1.6 Em 15 de Março de 2022 foi proferido despacho arbitral, dispensando a reunião prevista no art. 18º do RJAT, determinando que as partes poderiam apresentar alegações, onde poderia ser discutida a questão das excepções.

 

1.7 A Requerente veio apresentar alegações a 25 de Março de 2022, nas quais defendeu a improcedência da excepção, sustentando ser entendimento pacífico tanto na Jurisprudência como na Doutrina que os actos de indeferimento de pretensões dos sujeitos passivos – i.e., actos de segundo grau - poderão ser arbitráveis junto do CAAD, na condição de eles próprios terem apreciado a legalidade de um acto de liquidação de imposto - i.e., de um acto de primeiro grau. Em relação ao fundo da causa, sustentou que se encontravam cumpridos os requisitos cumulativos para a Revisão Oficiosa (pela AT) da autoliquidação de IVA do ano 2015, a saber: a) a Requerente encontrava-se dentro do prazo de 4 anos previsto no n.º 1 do artigo 78.º da LGT e no n.º 2 do artigo 98.º do Código do IVA para a apresentação do Pedido de Revisão Oficiosa; b) o erro relativo ao regime jurídico aplicável à dedução do imposto incorrido na aquisição de recursos de utilização mista durante o ano de 2015 considera-se “imputável aos serviços”.

 

 

1.8 Por sua vez, a Autoridade Tributária limitou-se nas suas alegações a reproduzir tudo quanto já tinha deduzido e contestado em sede de Resposta, considerando que a acção deverá ser julgada totalmente improcedente.

 

1.9 As partes não mais vieram aos autos manifestar-se.

 

2. SANEAMENTO

 

O Tribunal foi regularmente constituído.

As partes têm personalidade e capacidade judiciárias, mostram-se legítimas e encontram-se regularmente representadas.
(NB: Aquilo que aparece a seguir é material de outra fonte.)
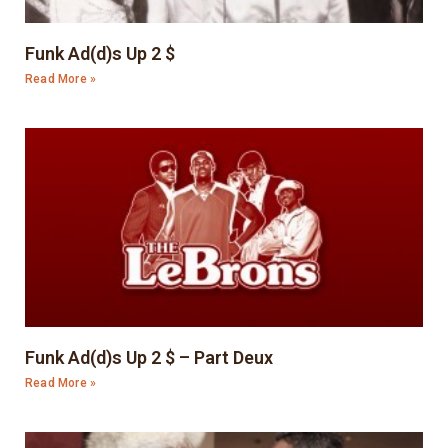
Funk Ad(d)s Up 2 $
Read More »
Funk Ad(d)s Up 2 $ – Part Deux
Read More »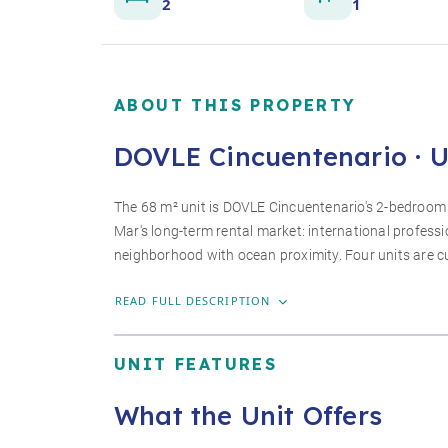
2
1
ABOUT THIS PROPERTY
DOVLE Cincuentenario · U
The 68 m² unit is DOVLE Cincuentenario's 2-bedroom 
Mar's long-term rental market: international profess
neighborhood with ocean proximity. Four units are cur
READ FULL DESCRIPTION
UNIT FEATURES
What the Unit Offers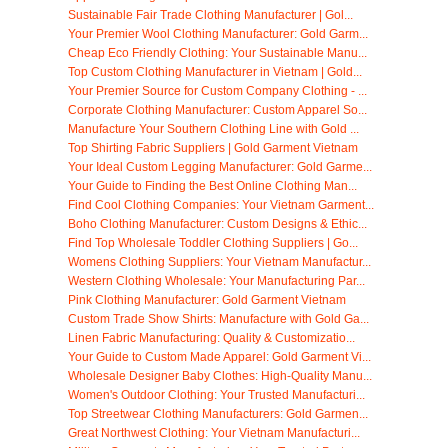
Sustainable Fair Trade Clothing Manufacturer | Gol...
Your Premier Wool Clothing Manufacturer: Gold Garm...
Cheap Eco Friendly Clothing: Your Sustainable Manu...
Top Custom Clothing Manufacturer in Vietnam | Gold...
Your Premier Source for Custom Company Clothing - ...
Corporate Clothing Manufacturer: Custom Apparel So...
Manufacture Your Southern Clothing Line with Gold ...
Top Shirting Fabric Suppliers | Gold Garment Vietnam
Your Ideal Custom Legging Manufacturer: Gold Garme...
Your Guide to Finding the Best Online Clothing Man...
Find Cool Clothing Companies: Your Vietnam Garment...
Boho Clothing Manufacturer: Custom Designs & Ethic...
Find Top Wholesale Toddler Clothing Suppliers | Go...
Womens Clothing Suppliers: Your Vietnam Manufactur...
Western Clothing Wholesale: Your Manufacturing Par...
Pink Clothing Manufacturer: Gold Garment Vietnam
Custom Trade Show Shirts: Manufacture with Gold Ga...
Linen Fabric Manufacturing: Quality & Customizatio...
Your Guide to Custom Made Apparel: Gold Garment Vi...
Wholesale Designer Baby Clothes: High-Quality Manu...
Women's Outdoor Clothing: Your Trusted Manufacturi...
Top Streetwear Clothing Manufacturers: Gold Garmen...
Great Northwest Clothing: Your Vietnam Manufacturi...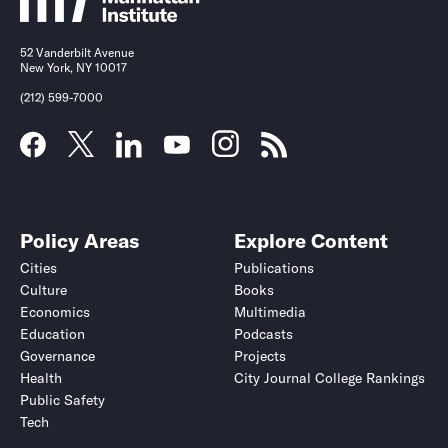
52 Vanderbilt Avenue
New York, NY 10017
(212) 599-7000
Policy Areas
Explore Content
Cities
Publications
Culture
Books
Economics
Multimedia
Education
Podcasts
Governance
Projects
Health
City Journal College Rankings
Public Safety
Tech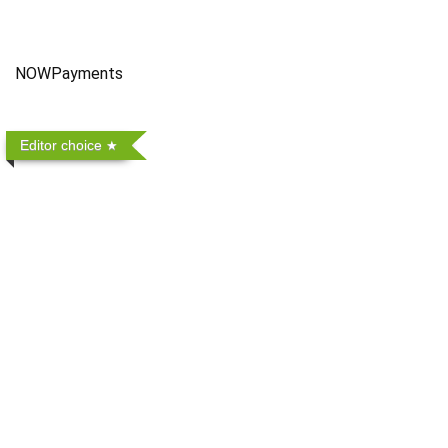
NOWPayments
Editor choice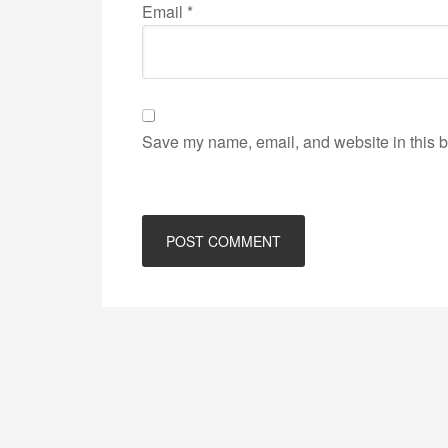
Email
*
Save my name, email, and website in this b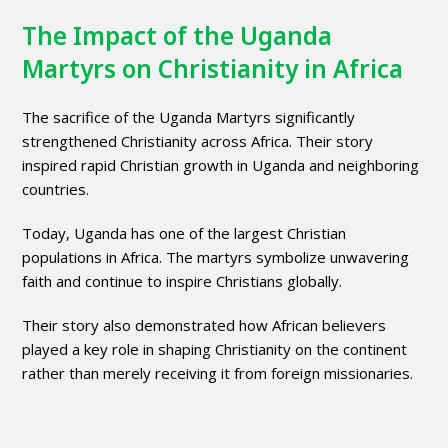
The Impact of the Uganda
Martyrs on Christianity in Africa
The sacrifice of the Uganda Martyrs significantly
strengthened Christianity across Africa. Their story
inspired rapid Christian growth in Uganda and neighboring
countries.
Today, Uganda has one of the largest Christian
populations in Africa. The martyrs symbolize unwavering
faith and continue to inspire Christians globally.
Their story also demonstrated how African believers
played a key role in shaping Christianity on the continent
rather than merely receiving it from foreign missionaries.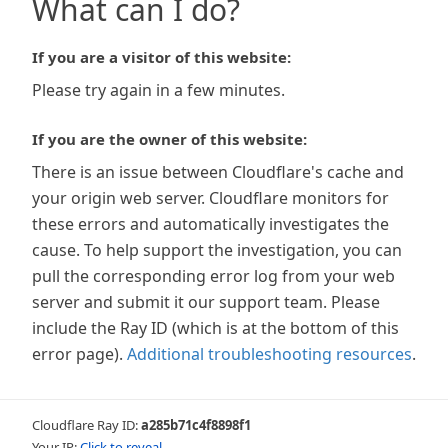
What can I do?
If you are a visitor of this website:
Please try again in a few minutes.
If you are the owner of this website:
There is an issue between Cloudflare's cache and
your origin web server. Cloudflare monitors for
these errors and automatically investigates the
cause. To help support the investigation, you can
pull the corresponding error log from your web
server and submit it our support team. Please
include the Ray ID (which is at the bottom of this
error page).
Additional troubleshooting resources
.
Cloudflare Ray ID:
a285b71c4f8898f1
Your IP:
Click to reveal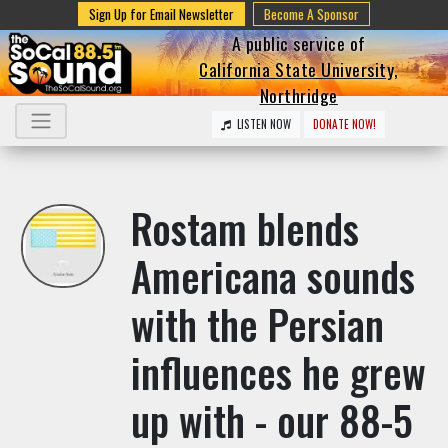
Sign Up for Email Newsletter
Become A Sponsor
A public service of
California State University,
Northridge
LISTEN NOW
DONATE NOW!
Rostam blends
Americana sounds
with the Persian
influences he grew
up with - our 88-5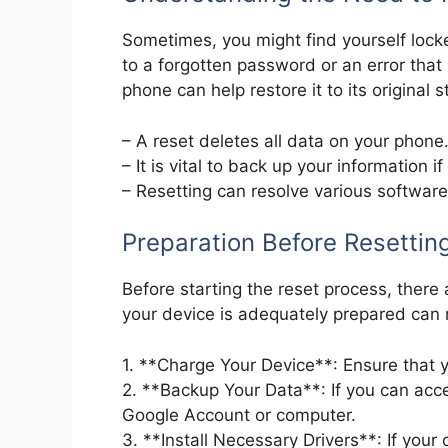
Sometimes, you might find yourself lock
to a forgotten password or an error that
phone can help restore it to its original s
– A reset deletes all data on your phone
– It is vital to back up your information if
– Resetting can resolve various software
Preparation Before Resettin
Before starting the reset process, there
your device is adequately prepared can
1. **Charge Your Device**: Ensure that y
2. **Backup Your Data**: If you can acce
Google Account or computer.
3. **Install Necessary Drivers**: If yo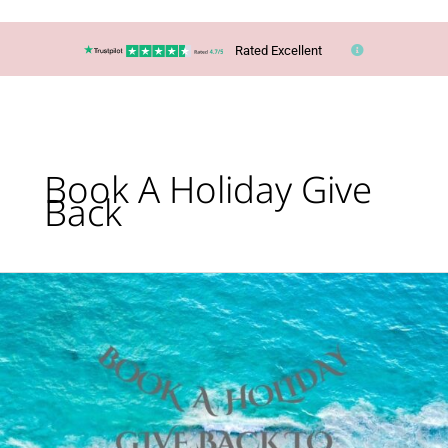
Rated Excellent
Book A Holiday Give
Back
Kings
Langley
Travel
Agent
Gives
Back
to
Local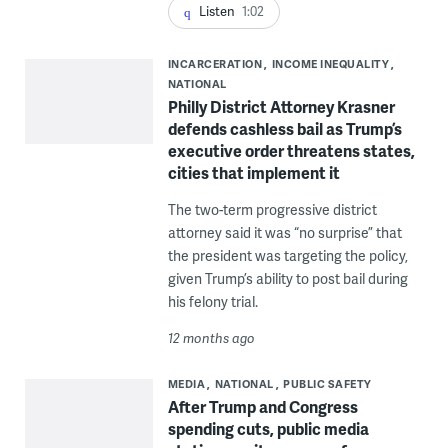
Listen
1:02
INCARCERATION
INCOME INEQUALITY
NATIONAL
Philly District Attorney Krasner
defends cashless bail as Trump’s
executive order threatens states,
cities that implement it
The two-term progressive district
attorney said it was “no surprise” that
the president was targeting the policy,
given Trump’s ability to post bail during
his felony trial.
12 months ago
MEDIA
NATIONAL
PUBLIC SAFETY
After Trump and Congress
spending cuts, public media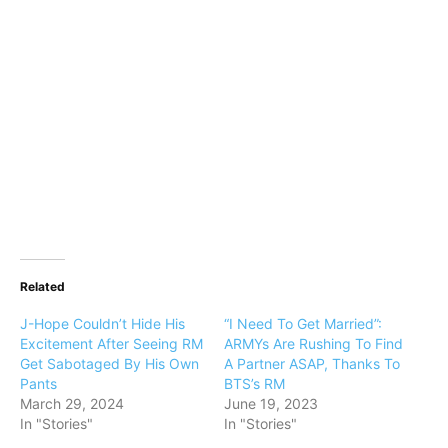
Related
J-Hope Couldn’t Hide His
“I Need To Get Married”:
Excitement After Seeing RM
ARMYs Are Rushing To Find
Get Sabotaged By His Own
A Partner ASAP, Thanks To
Pants
BTS’s RM
March 29, 2024
June 19, 2023
In "Stories"
In "Stories"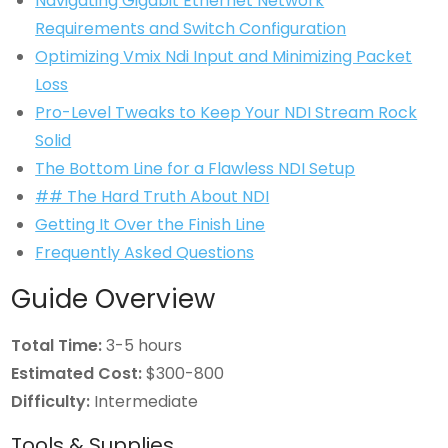
Navigating Gigabit Ethernet Network
Requirements and Switch Configuration
Optimizing Vmix Ndi Input and Minimizing Packet
Loss
Pro-Level Tweaks to Keep Your NDI Stream Rock
Solid
The Bottom Line for a Flawless NDI Setup
## The Hard Truth About NDI
Getting It Over the Finish Line
Frequently Asked Questions
Guide Overview
Total Time:
3-5 hours
Estimated Cost:
$300-800
Difficulty:
Intermediate
Tools & Supplies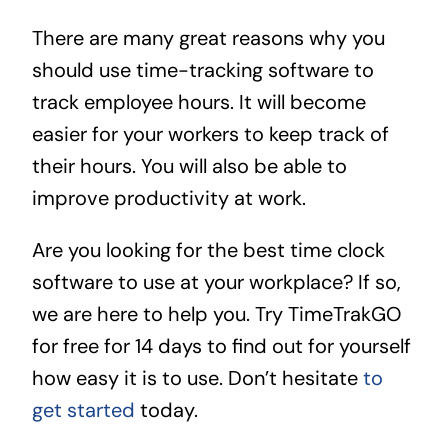
There are many great reasons why you
should use time-tracking software to
track employee hours. It will become
easier for your workers to keep track of
their hours. You will also be able to
improve productivity at work.
Are you looking for the best time clock
software to use at your workplace? If so,
we are here to help you. Try TimeTrakGO
for free for 14 days to find out for yourself
how easy it is to use. Don’t hesitate
to
get started
today.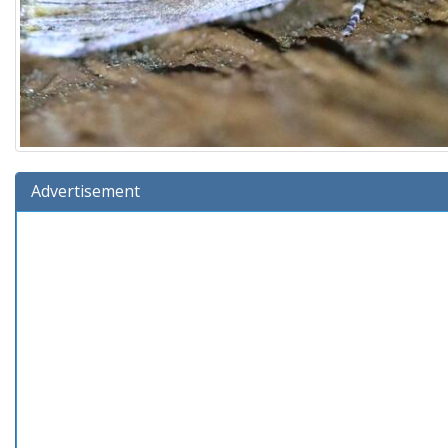
Advertisement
O processo não sofre de quaisquer vícios que o invalidem.

 

 

3. QUESTÕES A DECIDIR

 

São as seguintes as questões a decidir no presente processo:

 

- A eventual incompetência material do Tribunal Arbitral para conhecer da questão.

- A eventual ilegalidade da decisão de indeferimento do Recurso Hierárquico interposto pela Requerente com o n.º ...20201..., sobre a decisão de indeferimento emitida no âmbito do procedimento de Revisão Oficiosa com o n.º ...2019..., apresentado igualmente pela Requerente com vista à anulação do acto tributário de autoliquidação de Imposto sobre o Valor Acrescentado (IVA) referente ao ano 2015, materializado na declaração periódica de imposto com referência a Dezembro de 2015, no montante de € 545.828,28, e a consequente declaração de ilegalidade daquele acto de autoliquidação de IVA.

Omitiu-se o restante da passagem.